What you are asked to do ->
One figure is wanted here: how many lines in the entries hold the word "مصنوعی".

Data provided ->
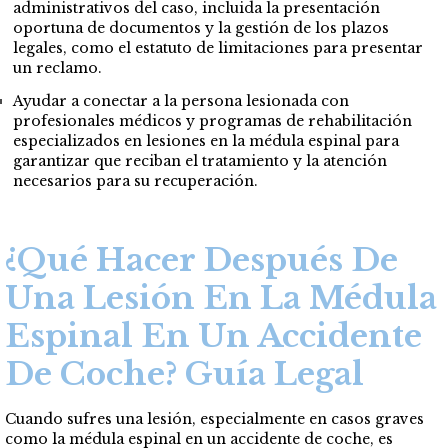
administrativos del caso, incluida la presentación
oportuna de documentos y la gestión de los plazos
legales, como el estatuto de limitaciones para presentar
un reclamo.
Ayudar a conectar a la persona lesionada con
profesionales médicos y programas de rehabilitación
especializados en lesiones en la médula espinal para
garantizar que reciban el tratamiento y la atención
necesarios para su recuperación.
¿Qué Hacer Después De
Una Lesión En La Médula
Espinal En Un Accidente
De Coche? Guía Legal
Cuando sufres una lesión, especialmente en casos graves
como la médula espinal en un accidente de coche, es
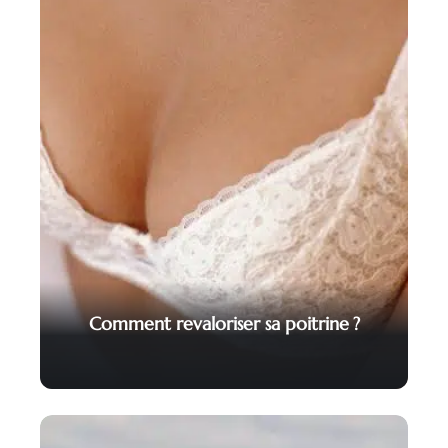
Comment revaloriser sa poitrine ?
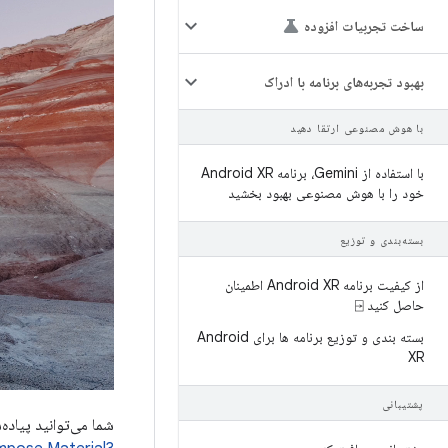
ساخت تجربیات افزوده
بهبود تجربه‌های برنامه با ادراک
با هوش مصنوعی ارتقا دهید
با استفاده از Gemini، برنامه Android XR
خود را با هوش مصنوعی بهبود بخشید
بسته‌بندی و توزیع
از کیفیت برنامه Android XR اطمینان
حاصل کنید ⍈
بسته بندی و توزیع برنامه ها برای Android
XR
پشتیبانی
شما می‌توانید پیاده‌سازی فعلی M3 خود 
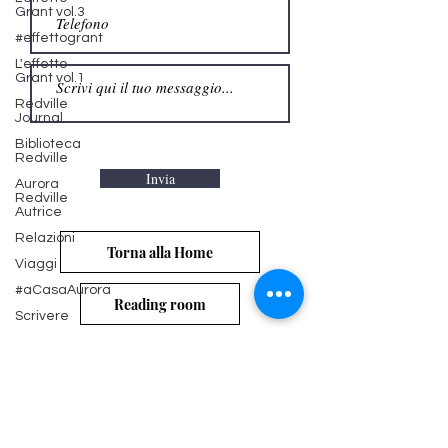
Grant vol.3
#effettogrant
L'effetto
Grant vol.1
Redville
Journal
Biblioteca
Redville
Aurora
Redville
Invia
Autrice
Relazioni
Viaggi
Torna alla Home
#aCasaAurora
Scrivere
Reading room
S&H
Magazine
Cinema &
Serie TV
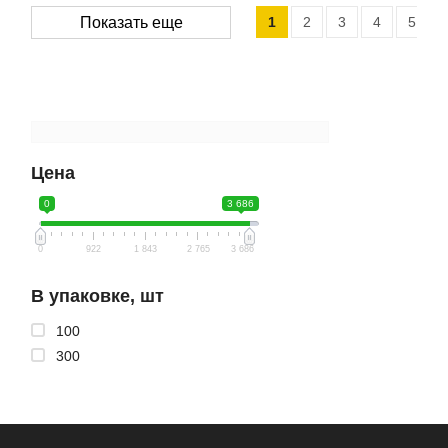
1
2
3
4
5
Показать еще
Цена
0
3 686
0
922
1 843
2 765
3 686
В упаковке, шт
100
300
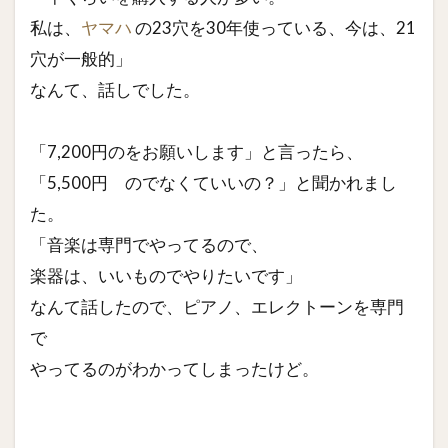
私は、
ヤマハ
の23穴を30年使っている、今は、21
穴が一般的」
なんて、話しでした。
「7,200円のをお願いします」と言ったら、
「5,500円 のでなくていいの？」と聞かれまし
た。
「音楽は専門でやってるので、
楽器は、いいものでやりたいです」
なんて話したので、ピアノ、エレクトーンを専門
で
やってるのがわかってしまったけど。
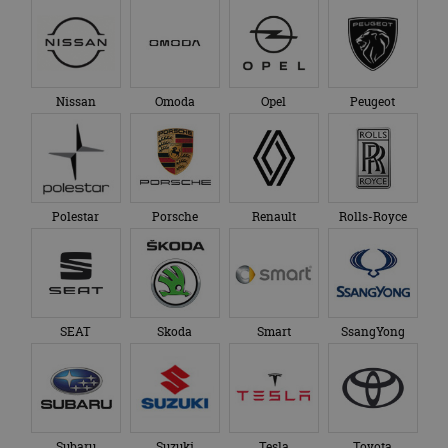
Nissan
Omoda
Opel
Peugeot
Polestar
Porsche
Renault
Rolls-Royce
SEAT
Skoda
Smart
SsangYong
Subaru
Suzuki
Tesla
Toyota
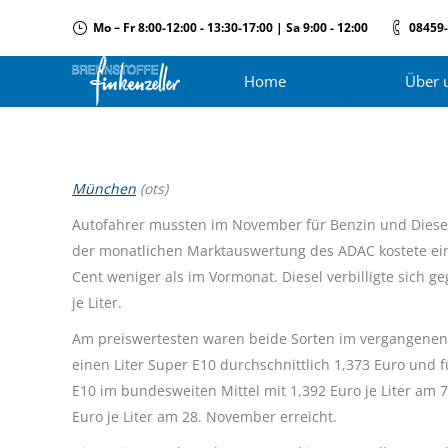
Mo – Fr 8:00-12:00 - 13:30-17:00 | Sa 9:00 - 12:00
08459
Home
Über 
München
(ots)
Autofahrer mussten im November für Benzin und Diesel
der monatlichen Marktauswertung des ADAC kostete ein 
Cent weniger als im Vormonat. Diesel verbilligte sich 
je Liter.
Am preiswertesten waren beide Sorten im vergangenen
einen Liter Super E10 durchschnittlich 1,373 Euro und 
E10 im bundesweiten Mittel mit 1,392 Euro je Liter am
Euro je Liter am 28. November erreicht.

Your response ->
2